On Thursday, rebels took control of key areas in Aleppo, a battleground city near Turkey that has a significant Christian population, and the Syrian government agreed to a four-day ceasefire in observance of the Islamic holiday of Eid Al-Adha. Two days before, the Vatican announced that it had delayed a peacemaking group's trip to the region. The group, which was to include Archbishop of New York Timothy Dolan, has not been rescheduled.

"We have to be sure this is accepted by all the parties, not only the government," Ibrahim said about the ceasefire, which is supposed to begin Friday, though it's unclear if either side will abide. "Yesterday, (rebels) occupied the complex where I have a school. It means they are not far from the city center."

While strife between religious groups is taking place, the archbishop stressed that he believes most Syrians believe in peace between religions and freedom of religion. Violence and suppression of religious freedom are "not the teachings of religion, it is the interpretation of religion which sometimes comes from fanatics, closed minds or ignorance,” he said. “And we have it. We have to acknowledge, from both sides, that we have those who cannot really see what are the depths of religion concerning peace and coexistence.”
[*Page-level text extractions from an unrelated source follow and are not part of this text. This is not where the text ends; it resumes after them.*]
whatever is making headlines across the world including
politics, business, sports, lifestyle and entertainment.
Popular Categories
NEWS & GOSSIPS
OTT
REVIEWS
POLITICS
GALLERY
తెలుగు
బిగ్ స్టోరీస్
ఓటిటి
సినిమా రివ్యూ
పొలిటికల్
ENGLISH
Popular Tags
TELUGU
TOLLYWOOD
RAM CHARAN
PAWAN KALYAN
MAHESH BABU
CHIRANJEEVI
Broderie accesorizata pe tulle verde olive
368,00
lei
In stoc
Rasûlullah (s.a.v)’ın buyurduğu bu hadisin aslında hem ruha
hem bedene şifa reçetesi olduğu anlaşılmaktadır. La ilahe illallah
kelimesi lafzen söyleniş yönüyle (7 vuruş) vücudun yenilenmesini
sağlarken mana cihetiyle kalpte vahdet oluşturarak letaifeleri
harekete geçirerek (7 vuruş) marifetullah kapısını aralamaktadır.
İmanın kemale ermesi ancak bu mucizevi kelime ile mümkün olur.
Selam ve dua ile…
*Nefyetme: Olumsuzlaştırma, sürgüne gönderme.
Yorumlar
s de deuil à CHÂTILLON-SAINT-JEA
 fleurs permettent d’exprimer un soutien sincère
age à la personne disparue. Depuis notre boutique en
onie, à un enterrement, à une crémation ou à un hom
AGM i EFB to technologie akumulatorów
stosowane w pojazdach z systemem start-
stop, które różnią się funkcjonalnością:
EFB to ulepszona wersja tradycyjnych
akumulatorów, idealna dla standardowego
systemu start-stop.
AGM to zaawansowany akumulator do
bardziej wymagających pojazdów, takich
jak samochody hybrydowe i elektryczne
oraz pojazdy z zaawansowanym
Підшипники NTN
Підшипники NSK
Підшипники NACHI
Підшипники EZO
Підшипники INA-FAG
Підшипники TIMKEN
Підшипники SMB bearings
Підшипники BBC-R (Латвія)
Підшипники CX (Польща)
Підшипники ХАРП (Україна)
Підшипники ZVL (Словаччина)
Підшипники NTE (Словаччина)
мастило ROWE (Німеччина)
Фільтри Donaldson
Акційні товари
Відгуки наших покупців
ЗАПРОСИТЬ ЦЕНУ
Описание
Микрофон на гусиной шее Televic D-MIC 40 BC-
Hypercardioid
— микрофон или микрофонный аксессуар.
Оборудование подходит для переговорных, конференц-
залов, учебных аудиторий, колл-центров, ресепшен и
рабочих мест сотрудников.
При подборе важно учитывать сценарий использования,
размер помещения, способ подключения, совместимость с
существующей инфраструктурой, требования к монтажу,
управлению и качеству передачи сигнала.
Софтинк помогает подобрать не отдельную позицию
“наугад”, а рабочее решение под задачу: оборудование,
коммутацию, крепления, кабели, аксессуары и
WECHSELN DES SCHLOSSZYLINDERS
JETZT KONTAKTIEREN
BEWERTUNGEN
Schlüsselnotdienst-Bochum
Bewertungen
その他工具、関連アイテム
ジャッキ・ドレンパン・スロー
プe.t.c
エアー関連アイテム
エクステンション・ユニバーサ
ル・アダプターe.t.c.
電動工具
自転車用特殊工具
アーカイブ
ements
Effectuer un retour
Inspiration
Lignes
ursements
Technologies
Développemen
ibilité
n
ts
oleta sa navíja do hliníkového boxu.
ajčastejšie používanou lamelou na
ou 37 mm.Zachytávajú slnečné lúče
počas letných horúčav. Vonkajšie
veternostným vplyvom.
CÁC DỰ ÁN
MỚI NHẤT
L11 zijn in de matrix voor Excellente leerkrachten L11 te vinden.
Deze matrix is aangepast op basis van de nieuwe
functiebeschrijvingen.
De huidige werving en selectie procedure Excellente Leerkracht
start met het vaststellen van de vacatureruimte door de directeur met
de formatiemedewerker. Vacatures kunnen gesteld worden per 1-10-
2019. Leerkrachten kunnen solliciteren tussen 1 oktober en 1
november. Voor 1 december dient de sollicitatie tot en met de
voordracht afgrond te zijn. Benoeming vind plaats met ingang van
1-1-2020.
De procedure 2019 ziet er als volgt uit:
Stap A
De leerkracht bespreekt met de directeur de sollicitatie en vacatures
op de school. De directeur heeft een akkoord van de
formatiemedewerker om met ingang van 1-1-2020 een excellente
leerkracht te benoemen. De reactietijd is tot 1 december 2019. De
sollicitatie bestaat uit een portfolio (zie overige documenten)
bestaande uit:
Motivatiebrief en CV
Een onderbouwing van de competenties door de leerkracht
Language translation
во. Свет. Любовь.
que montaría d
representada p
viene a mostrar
"If you take the Quran, take the Gospel, you will not see something that says to do something against the others. It's all for peace and tranquility of the human beings," he added.

But Ibrahim said he is praying that his city does not continue to fall to the rebel forces.

"Aleppo is the second most important city in Syria....If you go out of Aleppo, it is occupied by the Free Syrian Army. This is something that has to do with the whole future of the district. Now, they are planning to capture the citizens, which is important. Now, after that, everything will be collapsed," he said. "You will not find the government, you will not find anything there, and (rebels) will go in and control it. That will bring many sad things for the future."

When the conflict ends, the archbishop said he believes one of the most important points of agreements between different sides will need to be over preserving the nation's religious diversity.

"The energy, the goodwill, the efforts of the all the Syrians coming from different backgrounds will help very much to rebuild Syria...Syria is not Iraq, is not Egypt, is not Libya. Those who are against any future are very tiny, a very small number," he said. "The coming constitution should mention all the rights of the religions. It should contain an opportunity to act in a positive way for all of society. And remember, we are a very religious society...I think religion can play a very positive way in the future of Syria."